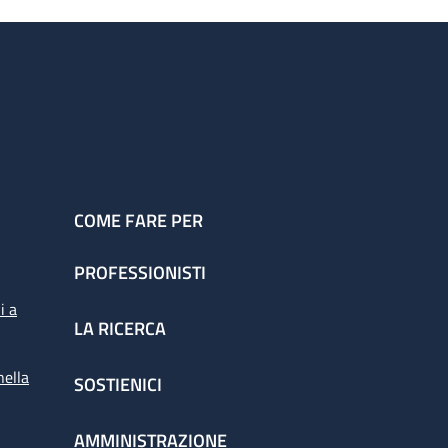
COME FARE PER
PROFESSIONISTI
i a
LA RICERCA
nella
SOSTIENICI
AMMINISTRAZIONE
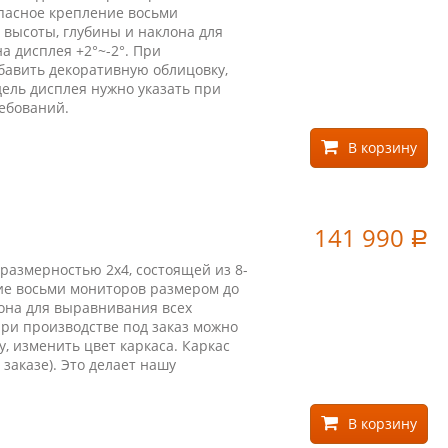
опасное крепление восьми
высоты, глубины и наклона для
а дисплея +2°~-2°. При
бавить декоративную облицовку,
дель дисплея нужно указать при
ребований.
В корзину
141 990
Р
размерностью 2х4, состоящей из 8-
ие восьми мониторов размером до
она для выравнивания всех
При производстве под заказ можно
, изменить цвет каркаса. Каркас
заказе). Это делает нашу
В корзину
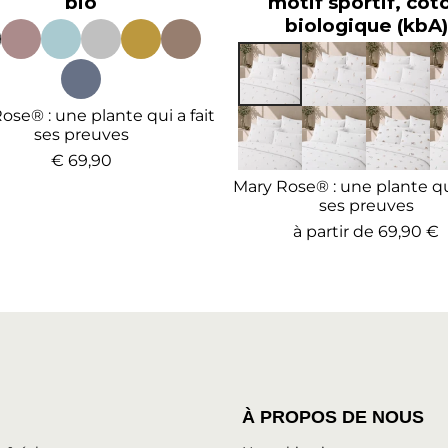
bio
motif sportif, cot
biologique (kbA)
ose® : une plante qui a fait
ses preuves
€ 69,90
Mary Rose® : une plante qui
ses preuves
à partir de
69,90 €
À PROPOS DE NOUS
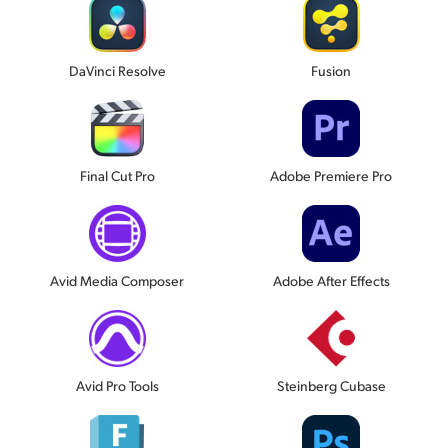
DaVinci Resolve
Fusion
Final Cut Pro
Adobe Premiere Pro
Avid Media Composer
Adobe After Effects
Avid Pro Tools
Steinberg Cubase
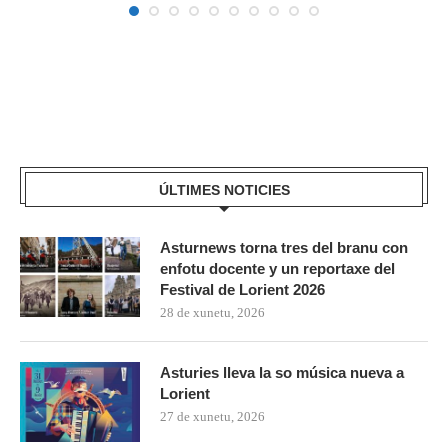
ÚLTIMES NOTICIES
Asturnews torna tres del branu con
enfotu docente y un reportaxe del
Festival de Lorient 2026
28 de xunetu, 2026
Asturies lleva la so música nueva a
Lorient
27 de xunetu, 2026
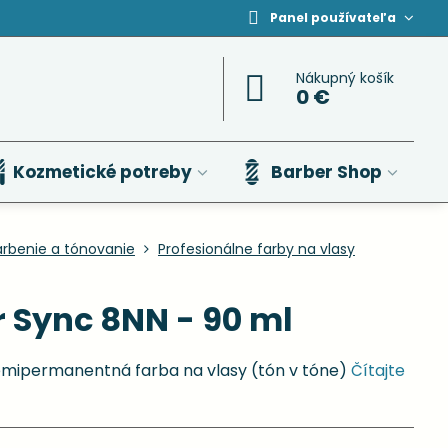
Panel používateľa
Nákupný košík
0 €
Kozmetické potreby
Barber Shop
arbenie a tónovanie
Profesionálne farby na vlasy
 Sync 8NN - 90 ml
emipermanentná farba na vlasy (tón v tóne)
Čítajte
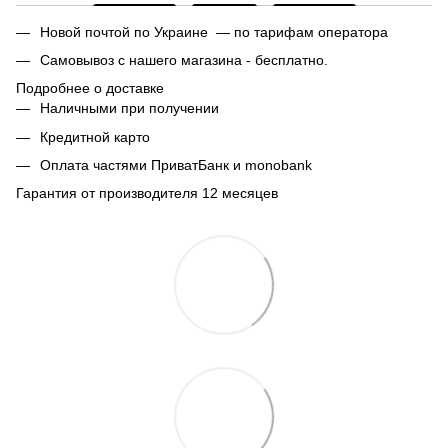
Новой почтой по Украине — по тарифам оператора
Самовывоз с нашего магазина - бесплатно.
Подробнее о доставке
Наличными при получении
Кредитной карто
Оплата частями ПриватБанк и monobank
Гарантия от производителя 12 месяцев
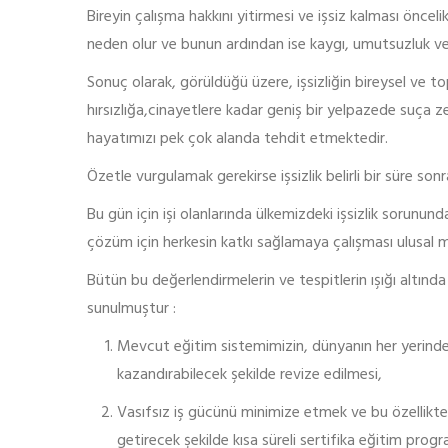
Bireyin çalışma hakkını yitirmesi ve işsiz kalması önce
neden olur ve bunun ardından ise kaygı, umutsuzluk ve
Sonuç olarak, görüldüğü üzere, işsizliğin bireysel ve
hırsızlığa,cinayetlere kadar geniş bir yelpazede suça 
hayatımızı pek çok alanda tehdit etmektedir.
Özetle vurgulamak gerekirse işsizlik belirli bir süre sonr
Bu gün için işi olanlarında ülkemizdeki işsizlik sorunun
çözüm için herkesin katkı sağlamaya çalışması ulusal
Bütün bu değerlendirmelerin ve tespitlerin ışığı altında
sunulmuştur :
Mevcut eğitim sistemimizin, dünyanın her yerinde ge
kazandırabilecek şekilde revize edilmesi,
Vasıfsız iş gücünü minimize etmek ve bu özellikteki
getirecek şekilde kısa süreli sertifika eğitim prog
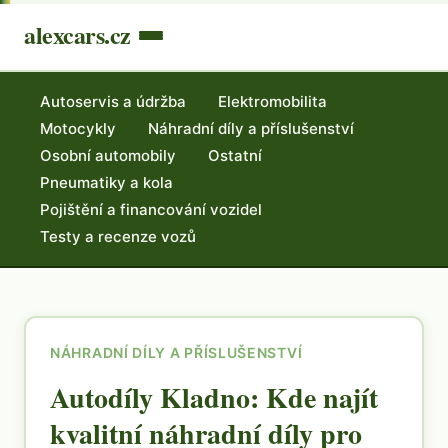
alexcars.cz
Autoservis a údržba
Elektromobilita
Motocykly
Náhradní díly a příslušenství
Osobní automobily
Ostatní
Pneumatiky a kola
Pojištění a financování vozidel
Testy a recenze vozů
NÁHRADNÍ DÍLY A PŘÍSLUŠENSTVÍ
Autodíly Kladno: Kde najít
kvalitní náhradní díly pro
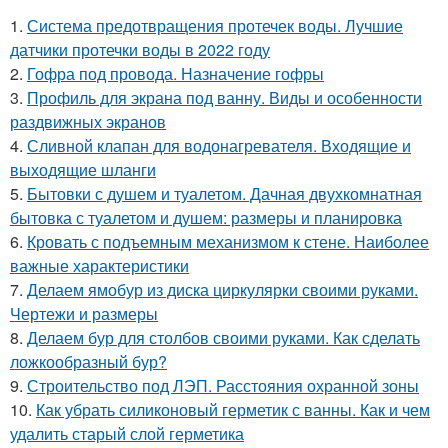
1.
Система предотвращения протечек воды. Лучшие
датчики протечки воды в 2022 году
2.
Гофра под провода. Назначение гофры
3.
Профиль для экрана под ванну. Виды и особенности
раздвижных экранов
4.
Сливной клапан для водонагревателя. Входящие и
выходящие шланги
5.
Бытовки с душем и туалетом. Дачная двухкомнатная
бытовка с туалетом и душем: размеры и планировка
6.
Кровать с подъемным механизмом к стене. Наиболее
важные характеристики
7.
Делаем ямобур из диска циркулярки своими руками.
Чертежи и размеры
8.
Делаем бур для столбов своими руками. Как сделать
ложкообразный бур?
9.
Строительство под ЛЭП. Расстояния охранной зоны
10.
Как убрать силиконовый герметик с ванны. Как и чем
удалить старый слой герметика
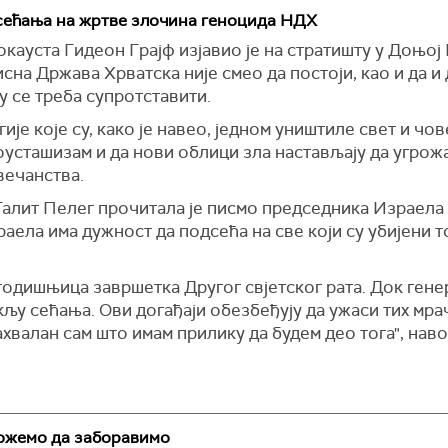
ећања на жртве злочина геноцида НДХ
ауста Гидеон Грајф изјавио је на стратишту у Доњој 
сна Држава Хрватска није смео да постоји, као и да и 
у се треба супротставити.
гије које су, како је навео, једном уништиле свет и ч
усташизам и да нови облици зла настављају да угрожа
вечанства.
алит Пелег прочитала је писмо председника Израела И
аела има дужност да подсећа на све који су убијени 
 годишњица завршетка Другог свјетског рата. Док ген
кљу сећања. Ови догађаји обезбеђују да ужаси тих мра
хвалан сам што имам прилику да будем део тога", наво
можемо да заборавимо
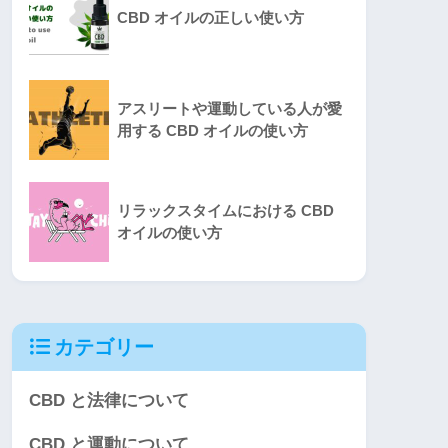
CBD オイルの正しい使い方
アスリートや運動している人が愛
用する CBD オイルの使い方
リラックスタイムにおける CBD
オイルの使い方
カテゴリー
CBD と法律について
CBD と運動について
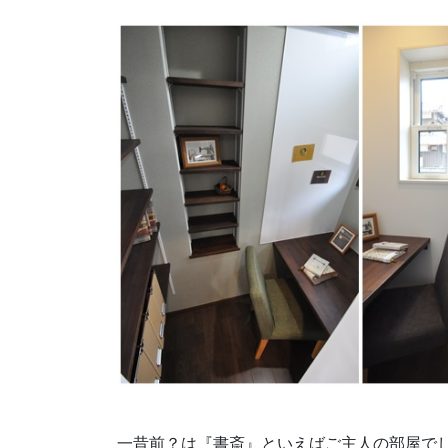
一昔前？は『書斎』といえばご主人の部屋で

INSTRUCTIONS FOR THE TASK
Images are to be left out; everything else in the material must be written out exactly.

EXPECTED OUTPUT
COME FARE PER
PROFESSIONISTI
i a
LA RICERCA
nella
SOSTIENICI
AMMINISTRAZIONE
опасное крепление восьми
высоты, глубины и наклона для
а дисплея +2°~-2°. При
бавить декоративную облицовку,
дель дисплея нужно указать при
ребований.
В корзину
141 990
Р
размерностью 2х4, состоящей из 8-
ие восьми мониторов размером до
она для выравнивания всех
При производстве под заказ можно
, изменить цвет каркаса. Каркас
заказе). Это делает нашу
В корзину
bio
motif sportif, cot
biologique (kbA)
ose® : une plante qui a fait
ses preuves
€ 69,90
Mary Rose® : une plante qui
ses preuves
à partir de
69,90 €
À PROPOS DE NOUS
DaVinci Resolve
Fusion
Final Cut Pro
Adobe Premiere Pro
Avid Media Composer
Adobe After Effects
Avid Pro Tools
Steinberg Cubase
ÚLTIMES NOTICIES
Asturnews torna tres del branu con
enfotu docente y un reportaxe del
Festival de Lorient 2026
28 de xunetu, 2026
Asturies lleva la so música nueva a
Lorient
27 de xunetu, 2026
Panel používateľa
Nákupný košík
0 €
Kozmetické potreby
Barber Shop
arbenie a tónovanie
Profesionálne farby na vlasy
 Sync 8NN - 90 ml
emipermanentná farba na vlasy (tón v tóne)
Čítajte
Новой почтой по Украине — по тарифам оператора
Самовывоз с нашего магазина - бесплатно.
Подробнее о доставке
Наличными при получении
Кредитной карто
Оплата частями ПриватБанк и monobank
Гарантия от производителя 12 месяцев
Bireyin çalışma hakkını yitirmesi ve işsiz kalması önce
neden olur ve bunun ardından ise kaygı, umutsuzluk ve
Sonuç olarak, görüldüğü üzere, işsizliğin bireysel ve
hırsızlığa,cinayetlere kadar geniş bir yelpazede suça 
hayatımızı pek çok alanda tehdit etmektedir.
Özetle vurgulamak gerekirse işsizlik belirli bir süre sonr
Bu gün için işi olanlarında ülkemizdeki işsizlik sorunun
çözüm için herkesin katkı sağlamaya çalışması ulusal
Bütün bu değerlendirmelerin ve tespitlerin ışığı altında
sunulmuştur :
Mevcut eğitim sistemimizin, dünyanın her yerinde ge
kazandırabilecek şekilde revize edilmesi,
Vasıfsız iş gücünü minimize etmek ve bu özellikteki
getirecek şekilde kısa süreli sertifika eğitim prog
alexcars.cz
Autoservis a údržba
Elektromobilita
Motocykly
Náhradní díly a příslušenství
Osobní automobily
Ostatní
Pneumatiky a kola
Pojištění a financování vozidel
Testy a recenze vozů
NÁHRADNÍ DÍLY A PŘÍSLUŠENSTVÍ
Autodíly Kladno: Kde najít
kvalitní náhradní díly pro
1.
Система предотвращения протечек воды. Лучшие
датчики протечки воды в 2022 году
2.
Гофра под провода. Назначение гофры
3.
Профиль для экрана под ванну. Виды и особенности
раздвижных экранов
4.
Сливной клапан для водонагревателя. Входящие и
выходящие шланги
5.
Бытовки с душем и туалетом. Дачная двухкомнатная
бытовка с туалетом и душем: размеры и планировка
6.
Кровать с подъемным механизмом к стене. Наиболее
важные характеристики
7.
Делаем ямобур из диска циркулярки своими руками.
Чертежи и размеры
8.
Делаем бур для столбов своими руками. Как сделать
ложкообразный бур?
9.
Строительство под ЛЭП. Расстояния охранной зоны
10.
Как убрать силиконовый герметик с ванны. Как и чем
удалить старый слой герметика
ећања на жртве злочина геноцида НДХ
ауста Гидеон Грајф изјавио је на стратишту у Доњој 
сна Држава Хрватска није смео да постоји, као и да и 
у се треба супротставити.
гије које су, како је навео, једном уништиле свет и ч
усташизам и да нови облици зла настављају да угрожа
вечанства.
алит Пелег прочитала је писмо председника Израела И
аела има дужност да подсећа на све који су убијени 
 годишњица завршетка Другог свјетског рата. Док ген
кљу сећања. Ови догађаји обезбеђују да ужаси тих мра
хвалан сам што имам прилику да будем део тога", наво
можемо да заборавимо
CBD オイルの正しい使い方
アスリートや運動している人が愛
用する CBD オイルの使い方
リラックスタイムにおける CBD
オイルの使い方
カテゴリー
CBD と法律について
CBD と運動について
一昔前？は『書斎』といえばご主人の部屋で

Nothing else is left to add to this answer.